Collected data:
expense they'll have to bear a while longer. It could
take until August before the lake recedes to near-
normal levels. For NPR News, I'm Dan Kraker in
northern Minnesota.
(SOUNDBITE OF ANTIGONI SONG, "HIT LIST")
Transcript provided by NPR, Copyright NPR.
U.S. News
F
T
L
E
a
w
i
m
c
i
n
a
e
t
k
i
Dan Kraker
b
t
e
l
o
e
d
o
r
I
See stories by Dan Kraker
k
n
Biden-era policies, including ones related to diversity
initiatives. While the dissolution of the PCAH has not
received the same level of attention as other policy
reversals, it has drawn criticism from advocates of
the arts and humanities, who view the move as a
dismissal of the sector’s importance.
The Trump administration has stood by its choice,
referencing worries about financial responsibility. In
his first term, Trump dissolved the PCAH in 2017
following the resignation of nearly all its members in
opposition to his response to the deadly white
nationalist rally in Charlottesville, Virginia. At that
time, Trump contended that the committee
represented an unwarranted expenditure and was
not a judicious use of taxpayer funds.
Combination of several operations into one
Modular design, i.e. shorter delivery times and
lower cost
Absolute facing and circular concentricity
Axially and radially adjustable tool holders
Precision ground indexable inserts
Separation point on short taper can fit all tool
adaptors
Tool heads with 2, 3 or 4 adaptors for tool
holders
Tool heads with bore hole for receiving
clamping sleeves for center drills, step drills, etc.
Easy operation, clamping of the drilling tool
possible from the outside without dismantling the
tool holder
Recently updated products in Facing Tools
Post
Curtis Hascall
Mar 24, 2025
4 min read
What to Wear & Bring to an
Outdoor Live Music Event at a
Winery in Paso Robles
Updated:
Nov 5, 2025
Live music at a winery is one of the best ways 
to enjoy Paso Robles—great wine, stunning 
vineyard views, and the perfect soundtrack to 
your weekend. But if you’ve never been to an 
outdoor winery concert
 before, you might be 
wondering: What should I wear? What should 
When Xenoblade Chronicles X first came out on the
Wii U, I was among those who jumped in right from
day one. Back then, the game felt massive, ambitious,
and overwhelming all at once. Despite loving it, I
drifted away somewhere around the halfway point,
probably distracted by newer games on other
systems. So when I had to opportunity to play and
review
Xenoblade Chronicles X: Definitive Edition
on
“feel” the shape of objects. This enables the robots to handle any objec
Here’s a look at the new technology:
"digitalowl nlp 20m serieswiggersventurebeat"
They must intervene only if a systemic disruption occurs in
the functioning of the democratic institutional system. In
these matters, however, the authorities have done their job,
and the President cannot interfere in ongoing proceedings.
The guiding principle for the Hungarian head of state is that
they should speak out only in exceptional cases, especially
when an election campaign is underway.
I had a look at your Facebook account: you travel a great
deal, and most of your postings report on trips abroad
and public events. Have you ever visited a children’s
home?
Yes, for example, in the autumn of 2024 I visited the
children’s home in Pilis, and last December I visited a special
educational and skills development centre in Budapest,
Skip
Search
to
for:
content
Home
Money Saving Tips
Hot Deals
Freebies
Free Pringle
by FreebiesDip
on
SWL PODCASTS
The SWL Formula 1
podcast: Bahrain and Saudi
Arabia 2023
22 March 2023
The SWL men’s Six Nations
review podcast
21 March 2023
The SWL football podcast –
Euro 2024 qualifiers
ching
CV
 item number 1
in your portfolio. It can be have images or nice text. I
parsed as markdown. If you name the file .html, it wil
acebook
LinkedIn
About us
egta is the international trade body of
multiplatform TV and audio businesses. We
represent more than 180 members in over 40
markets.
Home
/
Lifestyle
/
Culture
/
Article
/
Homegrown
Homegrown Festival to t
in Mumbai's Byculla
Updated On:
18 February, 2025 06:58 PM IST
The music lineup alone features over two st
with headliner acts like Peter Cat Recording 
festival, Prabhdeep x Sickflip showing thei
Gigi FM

**INSTRUCTIONS FOR THE TASK:** For each line above that has the word "children", add one to a tally, and report the final tally alone.

**RESPONSE:** 2